Each line of the listing must be set down exactly as it stands.

:: Extracted data ::
- - - -

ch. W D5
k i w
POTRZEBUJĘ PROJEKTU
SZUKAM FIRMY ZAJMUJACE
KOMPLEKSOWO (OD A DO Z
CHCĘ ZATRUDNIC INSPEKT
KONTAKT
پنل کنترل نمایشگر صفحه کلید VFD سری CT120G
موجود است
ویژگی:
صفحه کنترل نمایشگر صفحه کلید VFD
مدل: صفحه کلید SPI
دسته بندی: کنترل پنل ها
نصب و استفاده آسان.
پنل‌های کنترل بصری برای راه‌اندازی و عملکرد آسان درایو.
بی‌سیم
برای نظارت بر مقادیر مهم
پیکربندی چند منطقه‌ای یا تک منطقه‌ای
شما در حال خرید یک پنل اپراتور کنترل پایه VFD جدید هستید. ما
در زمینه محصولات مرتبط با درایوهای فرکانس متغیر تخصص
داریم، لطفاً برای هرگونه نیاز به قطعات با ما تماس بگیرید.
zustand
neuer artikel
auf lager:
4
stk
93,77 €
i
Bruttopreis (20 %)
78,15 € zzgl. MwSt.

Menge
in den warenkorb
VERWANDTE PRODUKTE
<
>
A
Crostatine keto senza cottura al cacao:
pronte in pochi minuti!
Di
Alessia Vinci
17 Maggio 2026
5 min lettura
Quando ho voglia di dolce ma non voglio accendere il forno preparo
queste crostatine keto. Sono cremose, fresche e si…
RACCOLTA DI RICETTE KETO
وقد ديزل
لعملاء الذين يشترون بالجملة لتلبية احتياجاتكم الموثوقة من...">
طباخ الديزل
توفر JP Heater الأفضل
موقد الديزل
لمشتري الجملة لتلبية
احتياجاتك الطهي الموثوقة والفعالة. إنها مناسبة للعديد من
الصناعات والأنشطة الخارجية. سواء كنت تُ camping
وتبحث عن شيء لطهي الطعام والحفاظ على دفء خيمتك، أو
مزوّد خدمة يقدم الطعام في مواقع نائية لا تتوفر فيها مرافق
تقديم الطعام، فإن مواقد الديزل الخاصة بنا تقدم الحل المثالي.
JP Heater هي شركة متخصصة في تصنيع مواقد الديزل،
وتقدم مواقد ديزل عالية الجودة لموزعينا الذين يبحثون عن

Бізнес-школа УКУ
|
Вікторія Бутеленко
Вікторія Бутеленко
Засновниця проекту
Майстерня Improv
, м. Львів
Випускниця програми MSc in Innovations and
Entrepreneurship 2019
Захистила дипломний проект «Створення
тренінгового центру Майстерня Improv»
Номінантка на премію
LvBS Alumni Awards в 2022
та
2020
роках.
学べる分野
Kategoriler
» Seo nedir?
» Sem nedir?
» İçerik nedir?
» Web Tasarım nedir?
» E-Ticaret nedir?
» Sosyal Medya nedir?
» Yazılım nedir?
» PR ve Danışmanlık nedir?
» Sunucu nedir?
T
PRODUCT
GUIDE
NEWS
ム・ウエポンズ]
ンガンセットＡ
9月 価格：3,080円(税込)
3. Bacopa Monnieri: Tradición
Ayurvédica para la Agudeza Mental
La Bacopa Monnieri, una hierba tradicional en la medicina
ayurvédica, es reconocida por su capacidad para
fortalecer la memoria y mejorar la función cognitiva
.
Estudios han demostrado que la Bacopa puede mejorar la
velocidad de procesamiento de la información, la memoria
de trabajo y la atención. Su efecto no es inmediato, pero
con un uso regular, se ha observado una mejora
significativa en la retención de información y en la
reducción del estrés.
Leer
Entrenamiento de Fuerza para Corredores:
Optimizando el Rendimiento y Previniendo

- - - -

:: Task answer ::
ch. W D5
k i w
POTRZEBUJĘ PROJEKTU
SZUKAM FIRMY ZAJMUJACE
KOMPLEKSOWO (OD A DO Z
CHCĘ ZATRUDNIC INSPEKT
KONTAKT
پنل کنترل نمایشگر صفحه کلید VFD سری CT120G
موجود است
ویژگی:
صفحه کنترل نمایشگر صفحه کلید VFD
مدل: صفحه کلید SPI
دسته بندی: کنترل پنل ها
نصب و استفاده آسان.
پنل‌های کنترل بصری برای راه‌اندازی و عملکرد آسان درایو.
بی‌سیم
برای نظارت بر مقادیر مهم
پیکربندی چند منطقه‌ای یا تک منطقه‌ای
شما در حال خرید یک پنل اپراتور کنترل پایه VFD جدید هستید. ما
در زمینه محصولات مرتبط با درایوهای فرکانس متغیر تخصص
داریم، لطفاً برای هرگونه نیاز به قطعات با ما تماس بگیرید.
zustand
neuer artikel
auf lager:
4
stk
93,77 €
i
Bruttopreis (20 %)
78,15 € zzgl. MwSt.

Menge
in den warenkorb
VERWANDTE PRODUKTE
<
>
A
Crostatine keto senza cottura al cacao:
pronte in pochi minuti!
Di
Alessia Vinci
17 Maggio 2026
5 min lettura
Quando ho voglia di dolce ma non voglio accendere il forno preparo
queste crostatine keto. Sono cremose, fresche e si…
RACCOLTA DI RICETTE KETO
وقد ديزل
لعملاء الذين يشترون بالجملة لتلبية احتياجاتكم الموثوقة من...">
طباخ الديزل
توفر JP Heater الأفضل
موقد الديزل
لمشتري الجملة لتلبية
احتياجاتك الطهي الموثوقة والفعالة. إنها مناسبة للعديد من
الصناعات والأنشطة الخارجية. سواء كنت تُ camping
وتبحث عن شيء لطهي الطعام والحفاظ على دفء خيمتك، أو
مزوّد خدمة يقدم الطعام في مواقع نائية لا تتوفر فيها مرافق
تقديم الطعام، فإن مواقد الديزل الخاصة بنا تقدم الحل المثالي.
JP Heater هي شركة متخصصة في تصنيع مواقد الديزل،
وتقدم مواقد ديزل عالية الجودة لموزعينا الذين يبحثون عن

Бізнес-школа УКУ
|
Вікторія Бутеленко
Вікторія Бутеленко
Засновниця проекту
Майстерня Improv
, м. Львів
Випускниця програми MSc in Innovations and
Entrepreneurship 2019
Захистила дипломний проект «Створення
тренінгового центру Майстерня Improv»
Номінантка на премію
LvBS Alumni Awards в 2022
та
2020
роках.
学べる分野
Kategoriler
» Seo nedir?
» Sem nedir?
» İçerik nedir?
» Web Tasarım nedir?
» E-Ticaret nedir?
» Sosyal Medya nedir?
» Yazılım nedir?
» PR ve Danışmanlık nedir?
» Sunucu nedir?
T
PRODUCT
GUIDE
NEWS
ム・ウエポンズ]
ンガンセットＡ
9月 価格：3,080円(税込)
3. Bacopa Monnieri: Tradición
Ayurvédica para la Agudeza Mental
La Bacopa Monnieri, una hierba tradicional en la medicina
ayurvédica, es reconocida por su capacidad para
fortalecer la memoria y mejorar la función cognitiva
.
Estudios han demostrado que la Bacopa puede mejorar la
velocidad de procesamiento de la información, la memoria
de trabajo y la atención. Su efecto no es inmediato, pero
con un uso regular, se ha observado una mejora
significativa en la retención de información y en la
reducción del estrés.
Leer
Entrenamiento de Fuerza para Corredores:
Optimizando el Rendimiento y Previniendo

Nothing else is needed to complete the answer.